Der evangelische Landesbischof von Bayern, D. Hermann Dietzfelbinger, hat sich zu einer umfänglichen Erklärung genötigt gesehen, die alle jene besorgt macht, denen es ein ernstes Anliegen ist, den Konfessionsfrieden zu erhalten. Immer noch, so schrieb der hohe Geistliche, würden zwischen den beiden großen christlichen Konfessionen »beschämende Stellungskriege... an einzelnen Sterbebetten« geführt.
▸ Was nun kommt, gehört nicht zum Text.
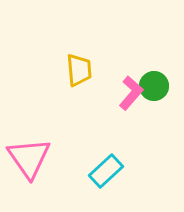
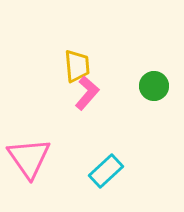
yellow trapezoid: moved 2 px left, 4 px up
pink L-shape: moved 44 px left
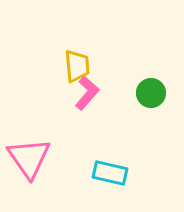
green circle: moved 3 px left, 7 px down
cyan rectangle: moved 4 px right, 2 px down; rotated 56 degrees clockwise
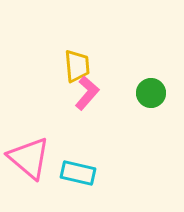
pink triangle: rotated 15 degrees counterclockwise
cyan rectangle: moved 32 px left
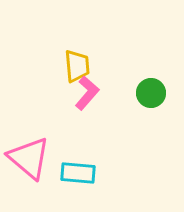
cyan rectangle: rotated 8 degrees counterclockwise
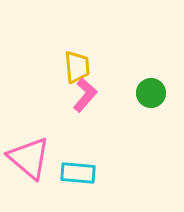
yellow trapezoid: moved 1 px down
pink L-shape: moved 2 px left, 2 px down
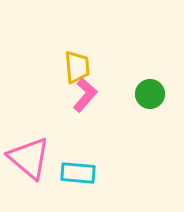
green circle: moved 1 px left, 1 px down
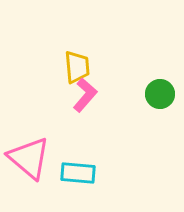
green circle: moved 10 px right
Zeitlich waren dieser Erklärung des Bischofs ungewöhnliche Ereignisse vorangegangen:

- Am 5. Januar hatte der ehemalige Ordinarius für Praktische Theologie an der Universität Berlin, Professor D. Dr. Leonhard Fendt, 75, ein hervorragender protestantischer Theologe, von dem katholischen Augsburger Stadtpfarrer Haus Bumiller die Sterbesakramente empfangen.
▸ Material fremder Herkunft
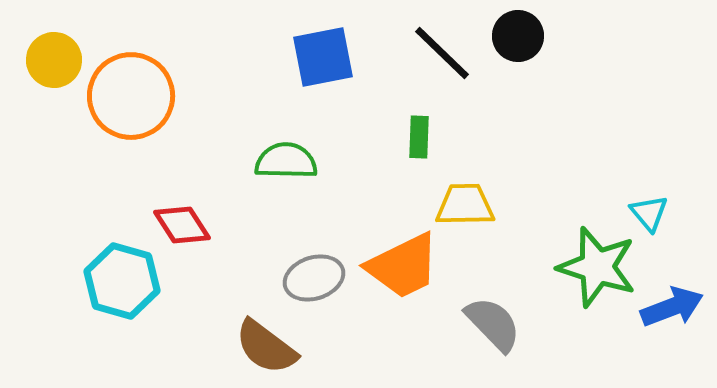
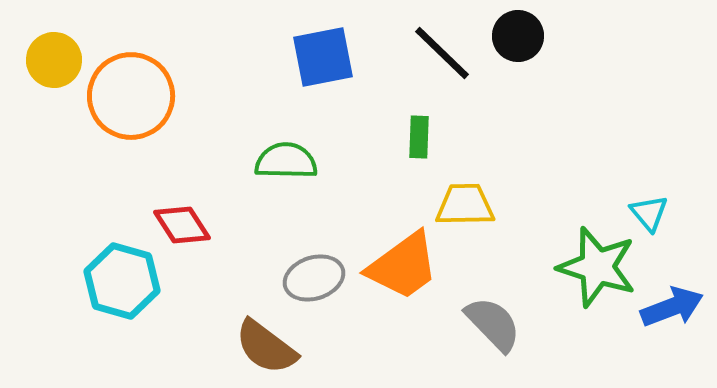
orange trapezoid: rotated 10 degrees counterclockwise
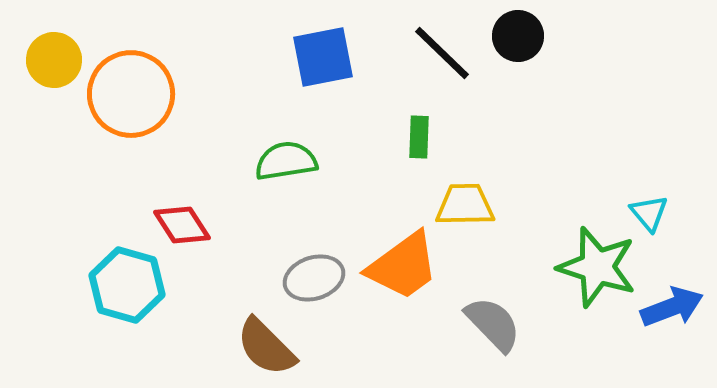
orange circle: moved 2 px up
green semicircle: rotated 10 degrees counterclockwise
cyan hexagon: moved 5 px right, 4 px down
brown semicircle: rotated 8 degrees clockwise
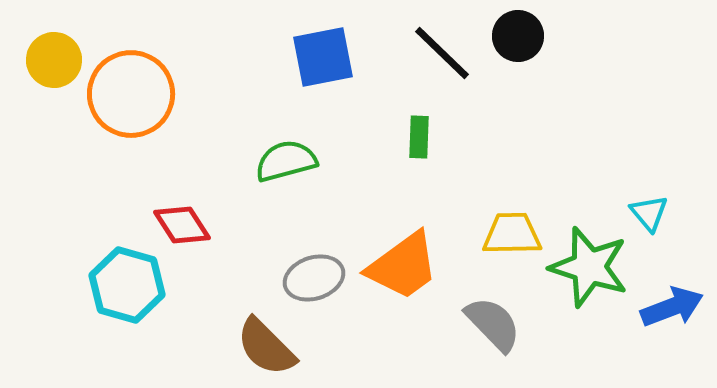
green semicircle: rotated 6 degrees counterclockwise
yellow trapezoid: moved 47 px right, 29 px down
green star: moved 8 px left
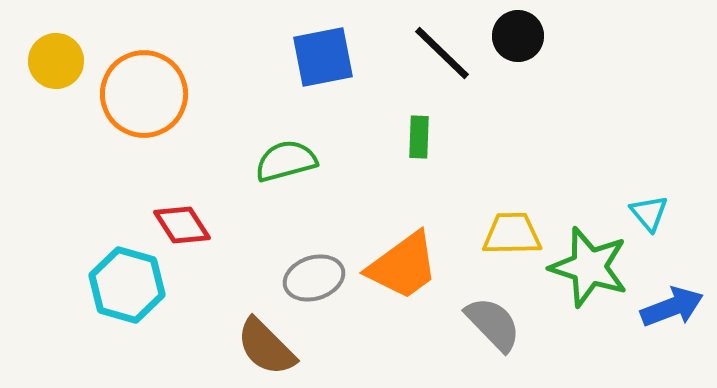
yellow circle: moved 2 px right, 1 px down
orange circle: moved 13 px right
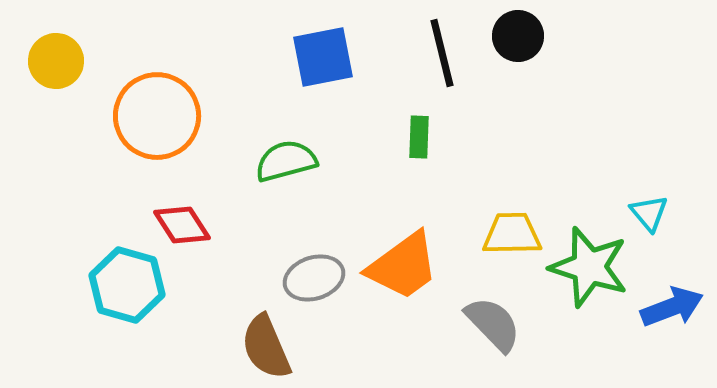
black line: rotated 32 degrees clockwise
orange circle: moved 13 px right, 22 px down
brown semicircle: rotated 22 degrees clockwise
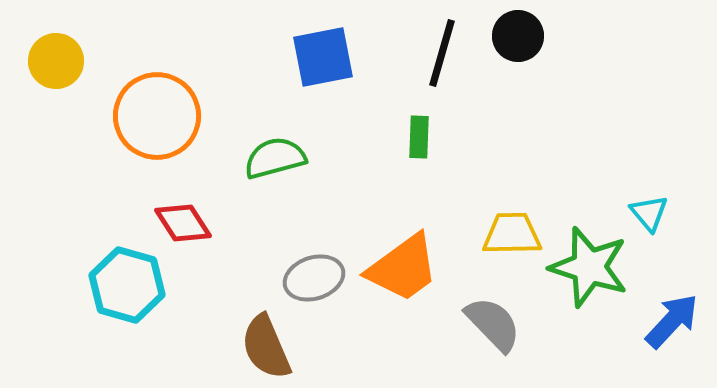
black line: rotated 30 degrees clockwise
green semicircle: moved 11 px left, 3 px up
red diamond: moved 1 px right, 2 px up
orange trapezoid: moved 2 px down
blue arrow: moved 14 px down; rotated 26 degrees counterclockwise
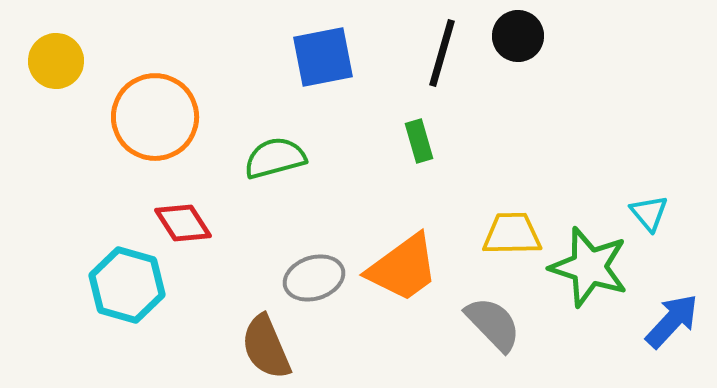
orange circle: moved 2 px left, 1 px down
green rectangle: moved 4 px down; rotated 18 degrees counterclockwise
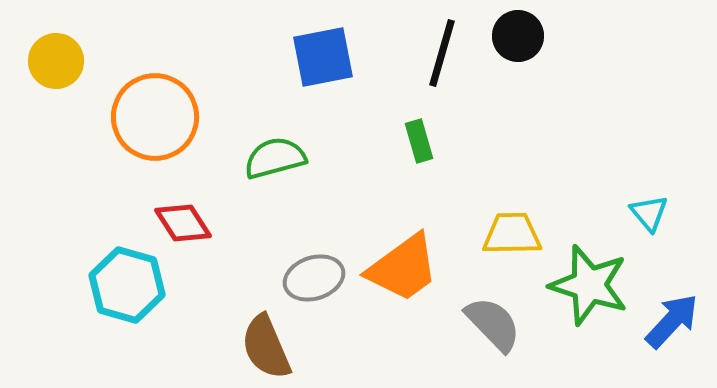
green star: moved 18 px down
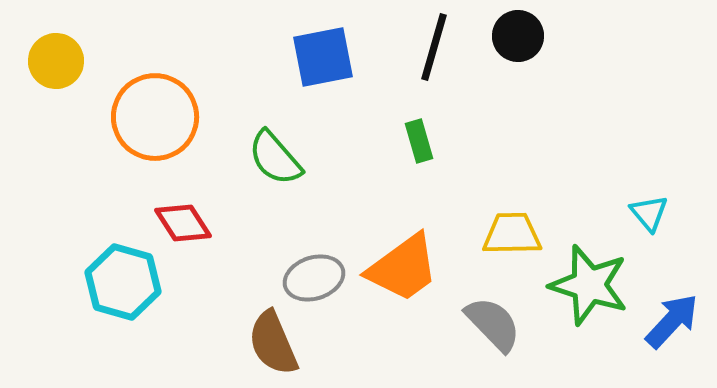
black line: moved 8 px left, 6 px up
green semicircle: rotated 116 degrees counterclockwise
cyan hexagon: moved 4 px left, 3 px up
brown semicircle: moved 7 px right, 4 px up
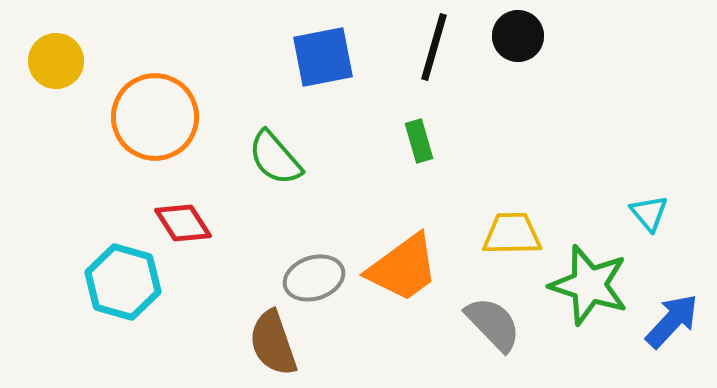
brown semicircle: rotated 4 degrees clockwise
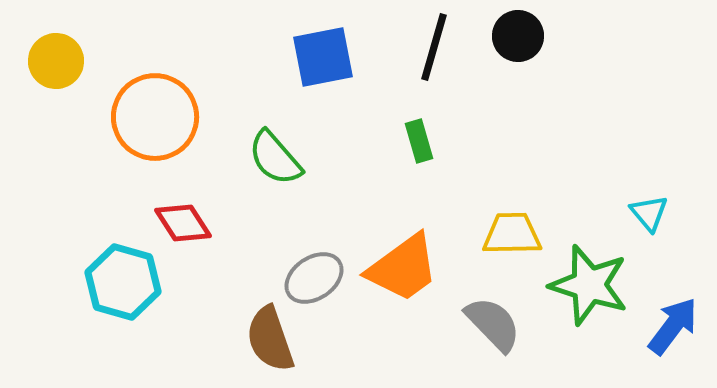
gray ellipse: rotated 16 degrees counterclockwise
blue arrow: moved 1 px right, 5 px down; rotated 6 degrees counterclockwise
brown semicircle: moved 3 px left, 4 px up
- Am 9. Januar verstarb Professor Leonhard Fendt.

- Am 11. Januar wurde er nach lutherischem Ritus auf dem protestantischen Friedhof zu Augsburg beigesetzt. Als Geistlicher amtierte dabei einer der engsten Mitarbeiter von Bischof Dietzfelbinger, der Münchner Oberkirchenrat D. Bezzel.

Daß es zu diesen beiden kirchlichen -Amtshandlungen kam, die in solcher Folge bisher kaum beobachtet werden konnten, mag seinen Grund darin haben, daß der verstorbene Professor in seinem irdischen Leben »den Weg Martin Luthers noch einmal« gegangen war, wie es der »Evangelische Pressedienst« formulierte.
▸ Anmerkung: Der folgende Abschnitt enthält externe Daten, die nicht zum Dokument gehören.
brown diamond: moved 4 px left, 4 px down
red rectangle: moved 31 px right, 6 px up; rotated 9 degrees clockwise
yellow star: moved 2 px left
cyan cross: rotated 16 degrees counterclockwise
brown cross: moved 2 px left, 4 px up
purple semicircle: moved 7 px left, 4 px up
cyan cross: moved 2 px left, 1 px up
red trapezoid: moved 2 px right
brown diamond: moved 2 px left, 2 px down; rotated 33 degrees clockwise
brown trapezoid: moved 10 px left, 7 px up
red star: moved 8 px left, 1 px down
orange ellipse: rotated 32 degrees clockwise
Leonhard Fendt stammte aus dem bayrischen Schwaben, war dort katholisch getauft worden und hatte sich in seiner Jugend dem Studium der katholischen Theologie gewidmet. Als er die priesterliche Weihe und seine Promotion zum Doktor der katholischen Theologie hinter sich hatte, entschloß er sich 1918 zur Konversion und wechselte ins akademische Lehramt für Evangelische Theologie über, nicht ohne vorher die entsprechenden Examina abgelegt zu haben und als lutherischer Geistlicher ordiniert worden zu sein.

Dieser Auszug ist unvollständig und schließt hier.